High expression of AC108752.1, AC131097.1, AL606519.1, FOXP4-AS1, LINC00261, LINC02446, and LINC02475 were significantly correlated with an inferior prognosis of ccRCC. However, to date, the biological functions of AC108752.1, AC131097.1, AL606519.1, and LINC02475 were little known, no experimental studies have been performed in cancer before, only LINC02446, FOXP4-AS1, and LINC00261 were studied before in other cancers. LINC02446 (ENSG00000256039) was identified as Epithelial-Mesenchymal Transition-Related lncRNAs correlated with the progression and prognosis in bladder cancer patients [33]. Forkhead box P4 antisense RNA 1 (FOXP4-AS1) is a 24.727 kb lncRNA. Li et al. [34] have confirmed that FOXP4-AS1 expression is associated to the development of colorectal cancer (CRC), in vivo experiments demonstrated that silencing of FOXP4-AS1 in CRC cell lines can inhibit the ability of tumor cells to form tumors in nude mice. LINC00261 (ENSG00000236384) was found to behave as a tumor suppressor through activating DNA damage signaling pathway to arrest cellular division in lung adenocarcinoma [35]. Yan et al. [36] demonstrated that LINC00261 repressed colon cancer progression through regulating the Wnt and miR-324-3p pathway. However, the function and expression of LINC02446, FOXP4-AS1, and LINC00261 in ccRCC are still unknown.
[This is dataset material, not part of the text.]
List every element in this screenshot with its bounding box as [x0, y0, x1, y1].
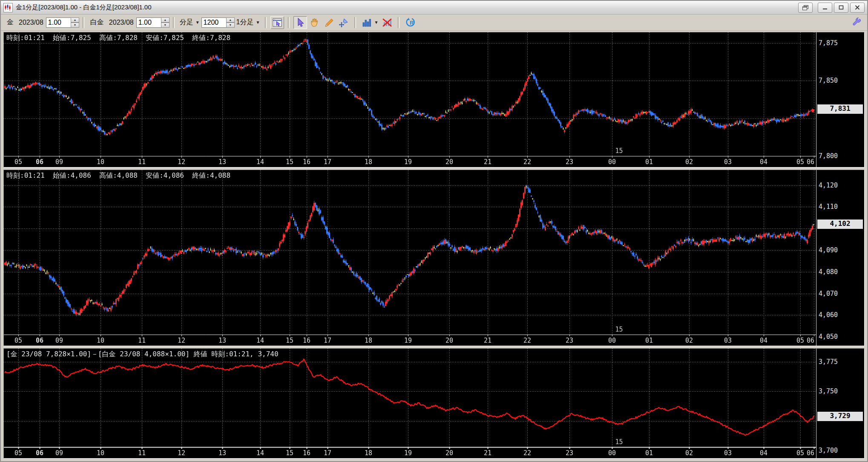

The present study has several important strengths. Firstly, we found seven novel candidate prognostic biomarkers including AC012404.1, AC092296.1, AC099684.2, AC108752.1, AC131097.1, AL606519.1, and LINC02475 in ccRCC, the related research should be conducted to explore their biological functions. Furthermore, the significant clinical factors were combined with the 12-lncRNAs signature to make it more functional in clinical practice. Finally, the inclusion criteria were stricter in this study to decrease the confounding factors.
In the present research, though the prediction model elucidated good accuracy in white patients of ccRCC, some limitations should be acknowledged. Firstly, the research data were downloaded from public available TCGA datasets and no validation set was from a prospective cohort, so experimental studies should be prepared in our later research to further validate prognostic value of the model we constructed in ccRCC patients. Furthermore, the mechanism between the 12-lncRNAs and ccRCC prognosis is unclear, so more mechanism research should be conducted to explore the role of these 12 lncRNAs in ccRCC. We acknowledge that before this model applied in the clinic, it is necessary to conduct more experimental researches to further confirm this model.